With Michael Harding as he autographed his first book, Staring at Lakes

I love to read. Correction – I love to read books that are engaging. Not too short that all the significant bits are glossed over and not too long where after arriving at page 459, the end is no where near, and I have forgotten who is who in the plot. Certainly at this time of my life I am not going to read a book because I have to (as in book clubs and reading lists) but because I want to.

So having heard the news that ‘Hanging with the Elephant’ by Michael Harding has hit the bookshops, I rushed down to Limerick to get two copies – two because the bookshop was offering a deal of ‘buy the second book at half the price’ . Since I could not resist a good offer and I knew of other like-minded people who would appreciate it as a gift, I made the cashier a happier woman that day.


I enjoy memoirs. Having said that,  any drama, musical or film that is based on a true story will certainly hold my attention. In fact I once thought that Forrest Gump was real because I enjoyed the movie that much.

Harding’s style is fluid and I like it that there is no linear path to follow. This is perfectly logical as the mind is overwhelmed with thoughts of the past, present and future that are intricately intertwined and to trace and speak about them as if they are carefully arranged in an orderly manner is to do them great injustice. We are near enough to see the soul of the man and yet not that near as to rob him of his essence.
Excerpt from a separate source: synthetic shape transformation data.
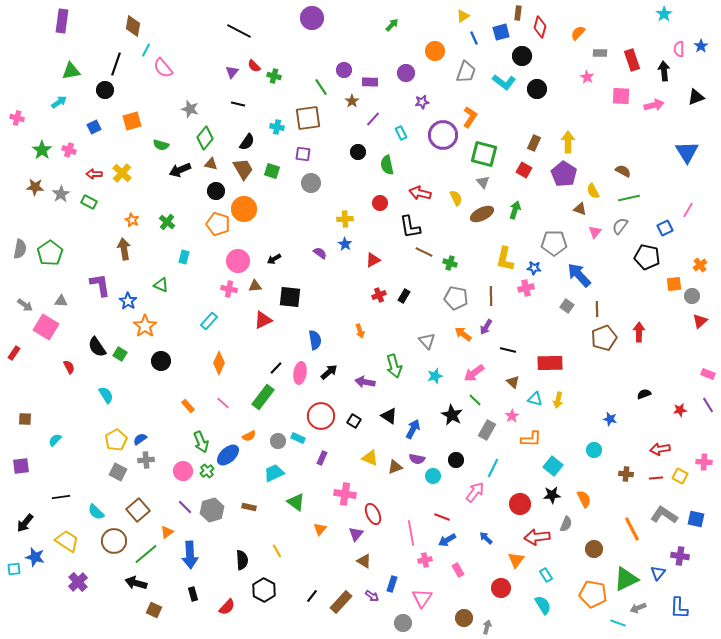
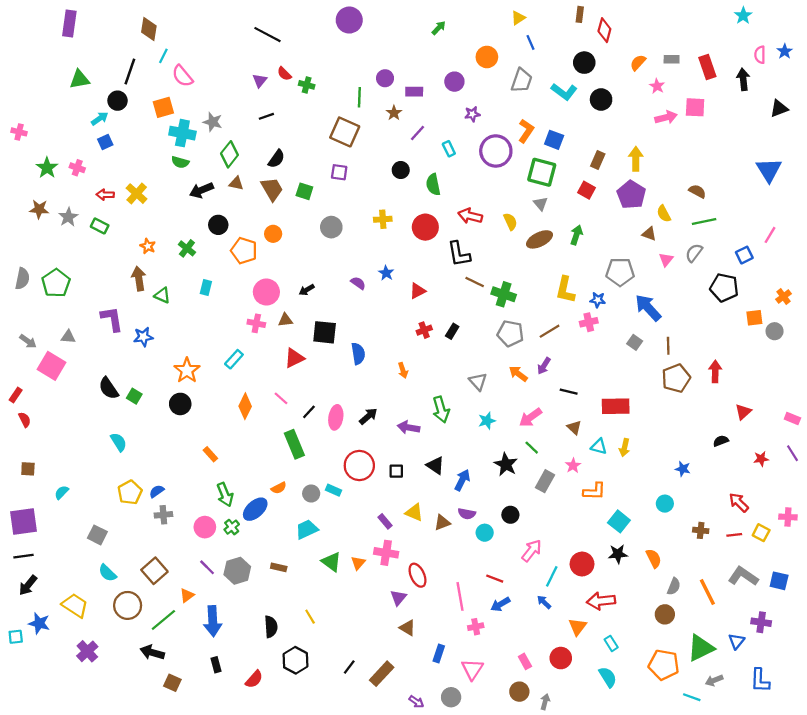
blue square: (501, 32) -> (554, 140), moved, turned 36
orange semicircle: (578, 33) -> (638, 63), moved
green line: (321, 87) -> (359, 97), turned 36
cyan arrow: (59, 102) -> (100, 119), moved
black line: (238, 104) -> (266, 116), turned -32
pink arrow: (654, 105) -> (666, 117), moved
brown square: (308, 118) -> (345, 132), turned 32
orange square: (132, 121) -> (163, 107), moved
cyan cross: (277, 127) -> (182, 133), moved, size x1.6
gray circle: (311, 183) -> (331, 227), moved
black circle: (216, 191) -> (218, 225), moved
red circle: (380, 203) -> (425, 227), size x1.5
orange circle: (244, 209) -> (273, 234), size x0.6
yellow cross: (345, 219) -> (383, 219), moved
green cross: (450, 263) -> (504, 294), size x1.5
green triangle: (161, 285) -> (162, 295), moved
brown line: (491, 296) -> (550, 331), turned 60
blue star: (128, 301) -> (143, 337), turned 30
red triangle: (700, 321) -> (743, 412), moved
orange star: (145, 326) -> (187, 370), moved
blue semicircle: (315, 340) -> (358, 354), moved
red semicircle: (69, 367) -> (25, 420), moved
green rectangle: (263, 397) -> (294, 444), turned -60
pink line: (223, 403) -> (281, 398), moved
black square: (354, 421) -> (396, 471), turned -32
red arrow: (660, 449) -> (739, 502), turned 54
purple rectangle: (322, 458) -> (385, 521), moved, turned -64
purple square: (21, 466) -> (23, 521), size x1.5
cyan line: (493, 468) -> (552, 576), moved
gray square: (118, 472) -> (97, 535), moved
black line: (61, 497) -> (23, 556), moved
gray semicircle: (566, 524) -> (674, 586), moved
orange triangle: (320, 529) -> (358, 563), moved
pink rectangle: (458, 570) -> (525, 661), moved
purple arrow: (372, 596) -> (416, 702), moved

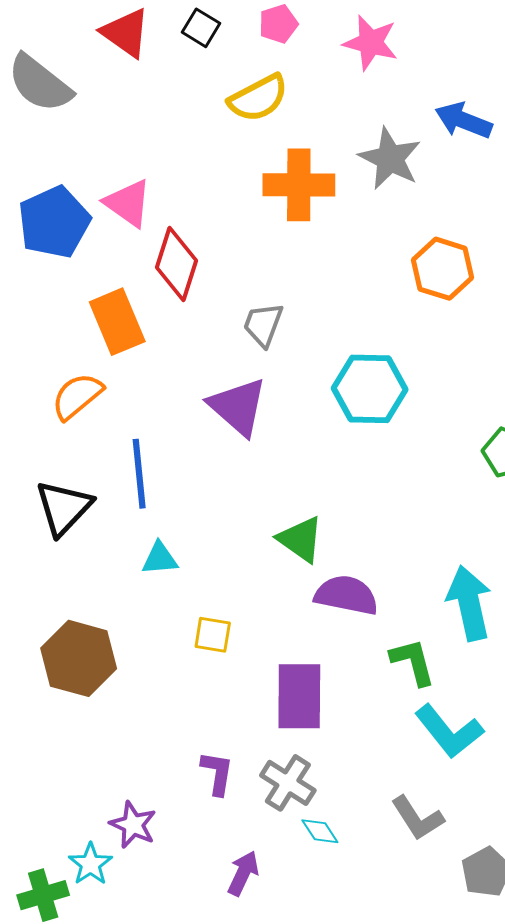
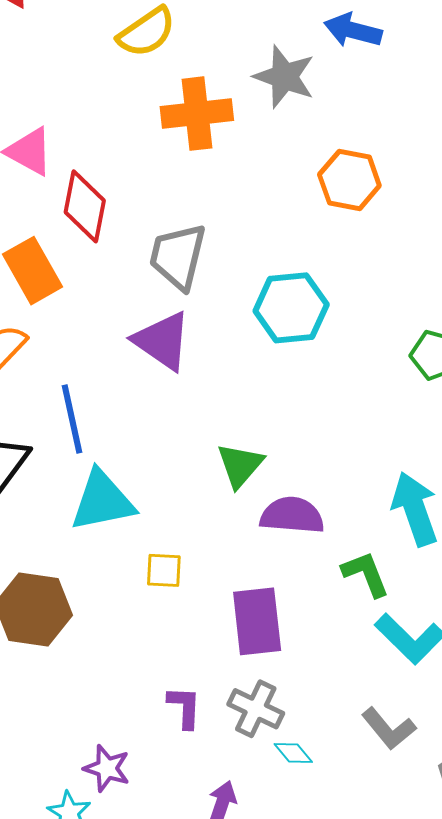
gray trapezoid: (263, 325) -> (178, 256), size x1.5
green triangle: (301, 539) -> (240, 465), turned 42
cyan triangle: (160, 559) -> (102, 501), size x1.8

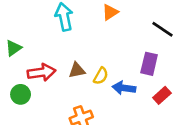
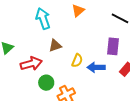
brown triangle: (77, 70) -> (55, 46), moved
green circle: (21, 94) -> (46, 83), moved

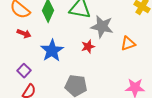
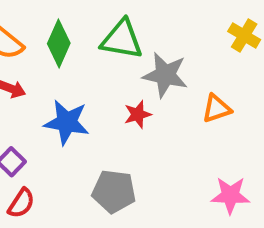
blue star: (52, 51) -> (67, 122), turned -30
We can read his thoughts and devour the book but yet we leave him intact at the end
of it.

Some say that writers are the custodians of memories but yet when I think of writing my own memoir, the greatest challenge is: would I dare to wear my heart on my sleeve? Would I dare to call a spade a spade and lay bare the traumas of my soul? Would my readers, especially if they can recognise themselves in the memoir be generous towards my writing or would they take me to court over something that I have written which displeases them? My perception of truth could be totally different from theirs.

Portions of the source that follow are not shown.